He looked subdued when he left a few minutes later, with much to think about. He looked at her longingly and wanted to kiss her, but he didn’t dare.
Spencer met with Marcy and Paul the next morning and told them what she’d done.
“I took the deal,” she said sadly.
“What deal?” Paul looked confused. “Did they offer us a new deal?” He looked hopeful.
“No, it’s the deal I turned down before. I give up forty percent of my ownership the first year, another twenty percent the second year, and twenty again at the end of the second year. He reduced it to fifteen percent, which would give them seventy-five percent ownership within two years, and majority control after the first year. I refused the ten-year management contract they offered me. I don’t want it. I couldn’t do a good job for them once they own me. They offered me seven hundred and fifty thousand dollars a year for ten years, which would give me financial security for a decade. I don’t care. I don’t want it. They would own me like a slave, and once they have majority control, you know they’ll change everything.”
“They’d probably fire all of us,” Marcy said. Paul was shocked that Spencer had accepted the rest of it. She was giving up, beaten by events.
“Maybe I should just sell them the whole thing outright. It won’t be the same after this. But I told him I’d only work for them for the first year to help them set it up. But after that I’d leave and it’s their baby.”
“What did he say?” Marcy asked her.
“He said he’d have to think about it.”
“Do you really want to accept those terms?” Paul asked her.
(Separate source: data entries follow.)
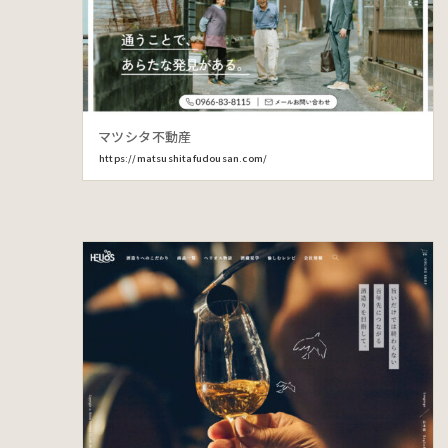
マツシタ不動産
https://matsushitafudousan.com/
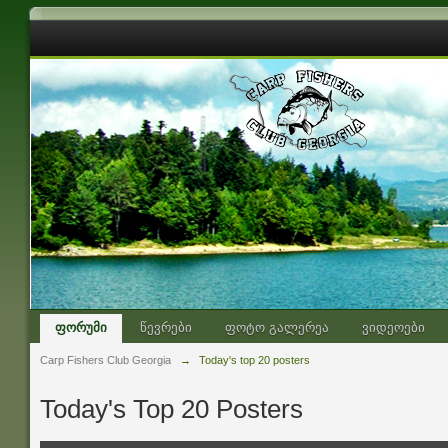
ფორუმი
წევრები
ფოტო გალერეა
ვიდეოები
Carp Fishers Club Georgia
→
Today's top 20 posters
Today's Top 20 Posters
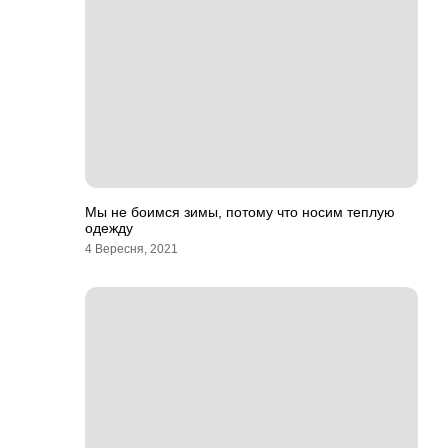
Мы не боимся зимы, потому что носим теплую
одежду
4 Вересня, 2021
“No, I don’t. That’s why I turned him down before and was willing to fight to the death. But too much has happened now. We really have no choice. It’s pathetic. It took me seven years to destroy what my grandfather took sixty-two years to build. Even my father didn’t do as much damage in four years as I have, and he did a pretty lousy job, and never liked the business. I’ve put my heart and soul into it, and look where we end up.”
“It’s not your fault, Spence.” Paul tried to reassure her. “Times have changed. You can’t fight the deterioration of the neighborhood to this degree. If your grandfather could have guessed there would be a drug war here on our doorstep and in the store, he’d never have bought here. Between the fire and this, and the importance of the internet, it really is too much. So, what happens next?” Paul asked her.
“We sign the deal when he draws up the papers, and that’s it.” She was ready to sign away her life, and the company she loved.
Spencer went to see two more temporary locations with Marcy that afternoon that were even worse than all the ones they had seen so far.
She was thinking about Mike as they rode back to the office in the darkened store with the boarded-up windows. They were waiting for the new ones to arrive, unless they left them that way when they put the building on the market to sell.
“He kissed me the other night,” she said in a soft voice in the cab, and Marcy stared at her.
“Who did?”
“Mike. I cut my arm after the shootout when I went into the store to check on things. He went to the hospital with me when I got stitched up.”
“You never said you got hurt. And what was he doing there?”
“He came to look for me when he figured out where I was. He called me. I was there in the side street while the shooting was going on.”
“You never told us that either.” Marcy was staring at her intently, and at the dazed look on Spencer’s face.
“He spent the night in a chair, watching me sleep when I got home, to make sure I was okay. He kissed me when he put me to bed.”
“And sat watching you all night? And didn’t sleep with you?” Marcy said, and Spencer nodded.
“For God’s sake, he’s in love with you. That’s why he made you the offer he did in the first place. This deal is nothing compared to the investments he normally makes. I’ve read about him on the internet. The man is considered a financial genius. The last thing he needs is a small department store. I’m surprised his investors even let him do it. He usually makes billions for his investors on his deals. He won’t with this. It’s all about you, Spencer. Now it makes sense. It didn’t to me before.”
“Why not?” Spencer looked surprised.
“Because there isn’t enough money in this deal for him and his investors. It’s peanuts to them. This was all about you from the beginning. And if he kissed you and didn’t sleep with you the other night, I can tell you for sure the man is in love with you. Men don’t sleep with you when they love you, but they do sleep with you without a second thought when they don’t. It’s ass-backward, but that’s how they are. He could have had sex with you the other night after the hospital, and he didn’t. Instead, he sat up all night in a chair and watched you. Now it makes total sense, and he’s not going to want seventy-five or eighty percent ownership of your store without you. That ten-year contract was practically a marriage proposal. He won’t want this deal without you. I’m sure of it.”